EPC Team Disclosures
The following team members will be involved:
- The EPC Director
- The EPC Co-director
- 1 Project Lead
- 3 Research Associates
- 1 Local Clinical Expert
- 1 Project Manager
- 1 Program Assistant
All EPC team members have no financial or other conflicts of interest to disclose.
Role of the Funder
This project is funded under Contract No. HHSA-290-2012-0012-I from the Agency for Healthcare Research and Quality, U.S. Department of Health and Human Services. The Task Order Officer reviews contract deliverables for adherence to contract requirements and quality. The authors of this report are responsible for its content. Statements in the report should not be construed as endorsement by the Agency for Healthcare Research and Quality or the U.S. Department of Health and Human Services.

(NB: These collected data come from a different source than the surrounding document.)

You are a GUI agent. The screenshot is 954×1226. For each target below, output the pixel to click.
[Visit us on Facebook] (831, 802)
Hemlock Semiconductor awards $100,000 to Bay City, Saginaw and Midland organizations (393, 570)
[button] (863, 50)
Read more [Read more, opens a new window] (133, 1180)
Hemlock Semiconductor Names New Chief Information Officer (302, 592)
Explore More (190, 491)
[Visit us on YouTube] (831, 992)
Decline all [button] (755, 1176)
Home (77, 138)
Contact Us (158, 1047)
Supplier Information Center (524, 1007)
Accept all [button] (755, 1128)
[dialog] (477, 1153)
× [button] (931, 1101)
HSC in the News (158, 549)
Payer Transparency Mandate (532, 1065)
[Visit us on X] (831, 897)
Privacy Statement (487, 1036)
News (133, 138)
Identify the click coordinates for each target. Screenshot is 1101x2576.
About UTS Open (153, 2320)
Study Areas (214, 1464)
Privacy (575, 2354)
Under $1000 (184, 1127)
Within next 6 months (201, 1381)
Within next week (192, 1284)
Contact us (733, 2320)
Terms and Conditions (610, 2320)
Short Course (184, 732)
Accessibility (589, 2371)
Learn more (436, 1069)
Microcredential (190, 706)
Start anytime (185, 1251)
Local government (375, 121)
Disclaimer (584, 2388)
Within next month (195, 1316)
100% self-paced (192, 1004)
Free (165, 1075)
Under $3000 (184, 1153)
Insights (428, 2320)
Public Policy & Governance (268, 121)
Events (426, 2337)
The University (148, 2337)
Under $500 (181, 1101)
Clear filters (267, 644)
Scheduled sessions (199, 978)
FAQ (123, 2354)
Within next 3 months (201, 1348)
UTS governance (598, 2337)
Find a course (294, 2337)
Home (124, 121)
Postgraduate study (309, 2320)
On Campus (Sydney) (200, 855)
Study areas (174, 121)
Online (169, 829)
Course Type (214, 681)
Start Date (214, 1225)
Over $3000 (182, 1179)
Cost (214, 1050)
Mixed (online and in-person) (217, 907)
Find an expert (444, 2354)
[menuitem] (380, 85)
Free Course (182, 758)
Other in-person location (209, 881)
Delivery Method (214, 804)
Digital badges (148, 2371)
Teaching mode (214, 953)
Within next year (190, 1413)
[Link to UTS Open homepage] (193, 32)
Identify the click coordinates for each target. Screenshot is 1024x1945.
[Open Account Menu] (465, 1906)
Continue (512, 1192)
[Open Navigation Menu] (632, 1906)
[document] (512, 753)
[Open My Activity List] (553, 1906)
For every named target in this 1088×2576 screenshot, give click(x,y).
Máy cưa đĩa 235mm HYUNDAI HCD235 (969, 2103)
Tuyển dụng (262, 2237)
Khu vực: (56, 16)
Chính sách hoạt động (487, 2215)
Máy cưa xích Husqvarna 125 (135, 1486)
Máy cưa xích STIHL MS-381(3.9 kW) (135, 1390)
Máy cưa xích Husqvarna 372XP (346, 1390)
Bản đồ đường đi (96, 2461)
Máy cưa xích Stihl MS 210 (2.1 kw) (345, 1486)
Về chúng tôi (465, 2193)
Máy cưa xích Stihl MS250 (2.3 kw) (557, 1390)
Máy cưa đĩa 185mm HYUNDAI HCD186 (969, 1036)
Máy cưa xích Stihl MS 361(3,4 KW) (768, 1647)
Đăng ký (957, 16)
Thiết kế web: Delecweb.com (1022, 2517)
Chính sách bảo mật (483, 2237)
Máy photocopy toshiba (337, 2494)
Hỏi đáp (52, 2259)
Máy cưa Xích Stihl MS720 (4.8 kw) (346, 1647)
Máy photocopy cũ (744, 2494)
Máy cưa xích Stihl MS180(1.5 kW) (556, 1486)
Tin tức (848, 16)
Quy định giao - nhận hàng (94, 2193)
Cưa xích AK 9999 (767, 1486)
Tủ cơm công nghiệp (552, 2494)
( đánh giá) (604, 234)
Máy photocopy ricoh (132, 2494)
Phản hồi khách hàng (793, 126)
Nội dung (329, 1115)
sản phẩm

Appendix 1: Search Strategies
(Practice Guideline[pt]) AND ("abdomen, acute"[MeSH] OR "appendicitis"[MeSH] OR "appendectomy"[MeSH] OR "appendix"[MeSH] OR (acute AND (abdome* OR abdomi*) AND pain) OR appendic* OR appendec* OR appendicec* OR appendix OR ((non?specific) AND (abdome* OR abdomi*) AND pain) OR nsap OR RLQ pain OR (right AND lower AND (quarter OR quadrant) AND pain) OR (acute AND abdominal AND pain) OR AAP)
(("Computerized tomography" OR "Computed tomography" OR "CT" OR enhancement*) OR (Ultrasonography OR Sonography OR US OR ultrasound OR ultra-sound) OR ("MR" OR magnetic resonance OR MRI OR "magnetic resonance imaging"[MeSH]) OR (Radiography[MeSH] OR Tomography, x-ray computed[MeSH] OR Tomography scanners, x-ray computed[MeSH] OR Tomography, spiral computed[MeSH] ) OR ("radionuclide imaging"[Subheading] OR (radionuclide* AND imaging) ) OR laparoscop* OR "laparoscopy"[MeSH Terms] OR skin temperature OR fever OR temperature OR ((McBurney OR obturator OR psoas OR rovsing*) AND (sign OR point) ) OR "acute-phase proteins"[MeSH Terms] OR (urine test OR white blood cell count OR WBC OR leukocyte* OR acute phase proteins) OR (DT OR decision* tools OR decision* support system OR algorithm OR scoring system) OR ( (Alvarado OR Mantrels) AND ( test OR tests OR score OR scores )) OR checklist* OR algorith* OR (slide rule*) OR calculator* OR (score OR scores) OR (practice AND guideline* ) OR (progno* AND (model OR modeling OR models)) OR (decision support system* ) OR computer* OR (decision tree*) OR (decision analy*) OR (decision aid*) OR (decision tool*) OR (advisory AND (system OR systems)) OR nomogram* OR expert system$ OR neural network* OR artificial intellig* OR machine learning OR Bayes* OR "decision support systems, clinical"[MeSH] OR "decision support systems, management"[MeSH] OR "decision support techniques"[MeSH] OR "artificial intelligence"[MeSH] OR "decision making, computer assisted"[MeSH] OR "medical informatics"[MeSH] OR "information systems"[MeSH] OR "decision making"[MeSH] OR "Reminder Systems"[MeSH] OR "Hospital Information Systems"[MeSH] OR "Management Information Systems"[MeSH] OR "Medical Records Systems, Computerized"[MeSH] OR "Computers"[MeSH] OR (information system*) OR informatic*) AND ("abdomen, acute"[MeSH] OR "appendicitis"[MeSH] OR "appendectomy"[MeSH] OR "appendix"[MeSH] OR (acute AND (abdome* OR abdomi*) AND pain) OR appendic* OR appendec* OR appendicec* OR appendix OR ((non?specific) AND (abdome* OR abdomi*) AND pain) OR nsap OR RLQ pain OR (right AND lower AND (quarter OR quadrant) AND pain) OR (acute AND abdominal AND pain) OR AAP)
(appendicitis OR appendix OR appendiceal OR appendi* OR appendect*) AND systematic[sb]
Note:these search strings are designed for use in PubMed. They will be modified as needed for use in other databases we plan to search (see the Methods section of this protocol).